━━━ DATA FOR THIS EXERCISE ━━━

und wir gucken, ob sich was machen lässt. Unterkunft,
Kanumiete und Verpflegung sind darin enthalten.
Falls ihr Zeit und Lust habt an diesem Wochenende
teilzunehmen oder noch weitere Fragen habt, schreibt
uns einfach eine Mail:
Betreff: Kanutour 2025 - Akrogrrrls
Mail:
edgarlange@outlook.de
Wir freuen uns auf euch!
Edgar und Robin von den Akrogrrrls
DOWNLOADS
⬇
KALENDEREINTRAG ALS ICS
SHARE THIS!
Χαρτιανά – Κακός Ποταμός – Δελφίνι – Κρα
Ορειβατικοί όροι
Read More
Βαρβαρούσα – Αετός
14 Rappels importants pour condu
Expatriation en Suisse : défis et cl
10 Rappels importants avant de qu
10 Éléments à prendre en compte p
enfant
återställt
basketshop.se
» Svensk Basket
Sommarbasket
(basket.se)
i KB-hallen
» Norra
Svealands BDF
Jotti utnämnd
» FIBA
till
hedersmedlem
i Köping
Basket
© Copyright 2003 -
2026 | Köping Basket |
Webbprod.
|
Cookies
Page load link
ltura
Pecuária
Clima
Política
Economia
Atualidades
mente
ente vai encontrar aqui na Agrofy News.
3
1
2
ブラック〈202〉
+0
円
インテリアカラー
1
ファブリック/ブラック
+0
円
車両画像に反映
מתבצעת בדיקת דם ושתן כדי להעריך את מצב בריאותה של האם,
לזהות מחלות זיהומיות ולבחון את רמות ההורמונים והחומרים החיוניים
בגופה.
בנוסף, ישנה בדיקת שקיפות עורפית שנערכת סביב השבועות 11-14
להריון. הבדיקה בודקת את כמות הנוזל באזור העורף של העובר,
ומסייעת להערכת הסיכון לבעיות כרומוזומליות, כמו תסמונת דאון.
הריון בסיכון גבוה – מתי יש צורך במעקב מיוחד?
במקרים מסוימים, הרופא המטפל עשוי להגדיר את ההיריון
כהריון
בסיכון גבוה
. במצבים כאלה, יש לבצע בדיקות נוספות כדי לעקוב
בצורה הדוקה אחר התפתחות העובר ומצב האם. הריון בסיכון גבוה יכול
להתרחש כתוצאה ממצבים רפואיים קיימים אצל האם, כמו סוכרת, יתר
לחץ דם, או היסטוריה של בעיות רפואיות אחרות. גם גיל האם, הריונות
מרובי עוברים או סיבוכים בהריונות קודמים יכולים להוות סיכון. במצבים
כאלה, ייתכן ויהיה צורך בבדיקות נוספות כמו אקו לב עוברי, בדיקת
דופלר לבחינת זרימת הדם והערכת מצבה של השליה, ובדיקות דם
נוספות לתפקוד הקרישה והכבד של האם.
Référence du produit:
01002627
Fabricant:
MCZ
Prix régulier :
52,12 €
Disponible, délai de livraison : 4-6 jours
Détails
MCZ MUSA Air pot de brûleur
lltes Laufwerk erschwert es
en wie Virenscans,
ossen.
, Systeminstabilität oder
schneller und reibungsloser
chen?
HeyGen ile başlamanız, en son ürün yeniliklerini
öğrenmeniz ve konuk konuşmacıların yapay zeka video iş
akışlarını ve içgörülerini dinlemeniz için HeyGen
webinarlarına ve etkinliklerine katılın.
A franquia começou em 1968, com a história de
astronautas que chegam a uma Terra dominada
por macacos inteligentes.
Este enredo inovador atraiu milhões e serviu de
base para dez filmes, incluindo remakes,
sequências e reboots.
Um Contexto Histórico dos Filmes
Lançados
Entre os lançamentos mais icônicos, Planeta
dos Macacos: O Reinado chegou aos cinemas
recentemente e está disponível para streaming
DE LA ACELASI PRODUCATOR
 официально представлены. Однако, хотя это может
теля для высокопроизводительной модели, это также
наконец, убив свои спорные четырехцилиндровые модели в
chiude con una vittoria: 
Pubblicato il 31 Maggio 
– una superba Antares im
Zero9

━━━

ABOUT THIS EXERCISE: Each entry needs to be transcribed exactly.

EXERCISE OUTPUT:
und wir gucken, ob sich was machen lässt. Unterkunft,
Kanumiete und Verpflegung sind darin enthalten.
Falls ihr Zeit und Lust habt an diesem Wochenende
teilzunehmen oder noch weitere Fragen habt, schreibt
uns einfach eine Mail:
Betreff: Kanutour 2025 - Akrogrrrls
Mail:
edgarlange@outlook.de
Wir freuen uns auf euch!
Edgar und Robin von den Akrogrrrls
DOWNLOADS
⬇
KALENDEREINTRAG ALS ICS
SHARE THIS!
Χαρτιανά – Κακός Ποταμός – Δελφίνι – Κρα
Ορειβατικοί όροι
Read More
Βαρβαρούσα – Αετός
14 Rappels importants pour condu
Expatriation en Suisse : défis et cl
10 Rappels importants avant de qu
10 Éléments à prendre en compte p
enfant
återställt
basketshop.se
» Svensk Basket
Sommarbasket
(basket.se)
i KB-hallen
» Norra
Svealands BDF
Jotti utnämnd
» FIBA
till
hedersmedlem
i Köping
Basket
© Copyright 2003 -
2026 | Köping Basket |
Webbprod.
|
Cookies
Page load link
ltura
Pecuária
Clima
Política
Economia
Atualidades
mente
ente vai encontrar aqui na Agrofy News.
3
1
2
ブラック〈202〉
+0
円
インテリアカラー
1
ファブリック/ブラック
+0
円
車両画像に反映
מתבצעת בדיקת דם ושתן כדי להעריך את מצב בריאותה של האם,
לזהות מחלות זיהומיות ולבחון את רמות ההורמונים והחומרים החיוניים
בגופה.
בנוסף, ישנה בדיקת שקיפות עורפית שנערכת סביב השבועות 11-14
להריון. הבדיקה בודקת את כמות הנוזל באזור העורף של העובר,
ומסייעת להערכת הסיכון לבעיות כרומוזומליות, כמו תסמונת דאון.
הריון בסיכון גבוה – מתי יש צורך במעקב מיוחד?
במקרים מסוימים, הרופא המטפל עשוי להגדיר את ההיריון
כהריון
בסיכון גבוה
. במצבים כאלה, יש לבצע בדיקות נוספות כדי לעקוב
בצורה הדוקה אחר התפתחות העובר ומצב האם. הריון בסיכון גבוה יכול
להתרחש כתוצאה ממצבים רפואיים קיימים אצל האם, כמו סוכרת, יתר
לחץ דם, או היסטוריה של בעיות רפואיות אחרות. גם גיל האם, הריונות
מרובי עוברים או סיבוכים בהריונות קודמים יכולים להוות סיכון. במצבים
כאלה, ייתכן ויהיה צורך בבדיקות נוספות כמו אקו לב עוברי, בדיקת
דופלר לבחינת זרימת הדם והערכת מצבה של השליה, ובדיקות דם
נוספות לתפקוד הקרישה והכבד של האם.
Référence du produit:
01002627
Fabricant:
MCZ
Prix régulier :
52,12 €
Disponible, délai de livraison : 4-6 jours
Détails
MCZ MUSA Air pot de brûleur
lltes Laufwerk erschwert es
en wie Virenscans,
ossen.
, Systeminstabilität oder
schneller und reibungsloser
chen?
HeyGen ile başlamanız, en son ürün yeniliklerini
öğrenmeniz ve konuk konuşmacıların yapay zeka video iş
akışlarını ve içgörülerini dinlemeniz için HeyGen
webinarlarına ve etkinliklerine katılın.
A franquia começou em 1968, com a história de
astronautas que chegam a uma Terra dominada
por macacos inteligentes.
Este enredo inovador atraiu milhões e serviu de
base para dez filmes, incluindo remakes,
sequências e reboots.
Um Contexto Histórico dos Filmes
Lançados
Entre os lançamentos mais icônicos, Planeta
dos Macacos: O Reinado chegou aos cinemas
recentemente e está disponível para streaming
DE LA ACELASI PRODUCATOR
 официально представлены. Однако, хотя это может
теля для высокопроизводительной модели, это также
наконец, убив свои спорные четырехцилиндровые модели в
chiude con una vittoria: 
Pubblicato il 31 Maggio 
– una superba Antares im
Zero9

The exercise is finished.